We also tested whole blood samples spiked with tPSA calibrator to confirm the compatibility of the test strips with possible interference due to whole blood matrix components. Extracted serum from spiked whole blood samples was tested to compare the measured signal intensities. It observed that the measured TC ratio values increased with increasing tPSA concentration for both spiked whole blood and extracted serum sample pairs, as expected for a sandwich assay format implemented in the test strip design. And overall, the signal intensity for extracted serum was greater than whole blood samples and is expected due to viscosity effects and possible interference from matrix components of whole blood.

Role of tPSA

Studies have estimated that elevated tPSA concentrations may precede clinical manifestations of prostate cancer by 5 to 10 or more years (Gann et al., 1995) (Draisma et al., 2003). However, elevated tPSA may also be observed without PCa in men with ongoing benign conditions such as benign prostatic hyperplasia or transient conditions such as prostatitis.
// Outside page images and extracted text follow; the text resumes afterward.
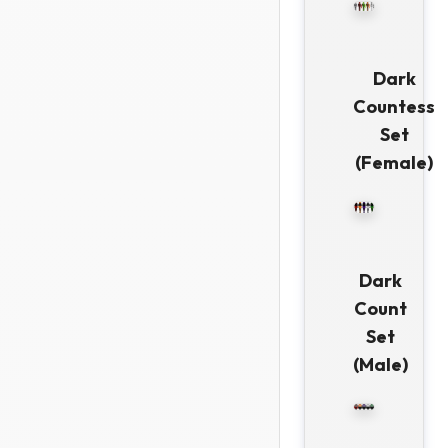
Dark
Countess
Set
(Female)
Dark
Count
Set
(Male)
The most accepted serum tPSA cut-off for predicting PCa is 4.0 ng/mL. However, in certain conditions such as where the patient is taking a 5-alpha reductase inhibitor (ARI), a correction factor is to be applied to tPSA result for accurate interpretation, since ARIs are known to lower total PSA results. Some experts prefer age cohort-specific reference ranges for tPSA, instead of relying on a single cutoff value for all age groups. Serum tPSA levels generally are known to increase with age, partly because of the likelihood of benign enlarged prostate in older men leading to producing larger amounts of PSA. However, currently sufficient data is not available to support precise age cohort-specific reference values. Besides age, men from different ethnic and racial groups without PCa have different average tPSA concentrations. Studies have shown that black men without prostate cancer tend to have higher PSA values than white men without prostate cancer. It has been proposed that the definition of a “normal” PSA should vary by race using race-specific reference ranges (Morgan et al., 1996). However, in clinical practice race-specific reference ranges for tPSA are not typically applied currently for PCa. Another application of tPSA screening test is for patients who are undergoing treatment for PCa These patients require frequent serum tPSA quantification and the availability of a point-of-care screening test that can be performed at home will play a significant role in improving patient compliance.

Conclusions

Most tPSA testing currently depends on dedicated centralized laboratories using large, automated analyzers, with increasing turnaround times causing delays in patient care, and increased administration and medical costs. The 150 nm diameter gold nanoshell label reported in this study can be applied as an alternative to the widely used 40 nm gold nanospheres for various lateral flow assays to increase the colorimetric signal intensities without additional signal amplification steps and achieve lower detection limits. The application of point-of-care approach for tPSA quantification has the capability to quantify tPSA from a drop of serum or whole blood within a few minutes. Oncologists and urologists in clinical practice worldwide often depend on a serum PSA quantification test to direct patient care for both initial PCa screening and for post-treatment monitoring of patients. More often an additional visit by the patient is needed after obtaining the test results from the diagnostic lab with a long turnaround time. Our point- of-care test has the potential to significantly simplify and accelerate patient care by enabling serum tPSA test while the patient is still in the doctors’ office for the consultation. This near-patient screening with results available within 20 min would enable physicians to quickly decide if additional diagnostic testing with a multiparametric MRI or prostate biopsy is required for the patient.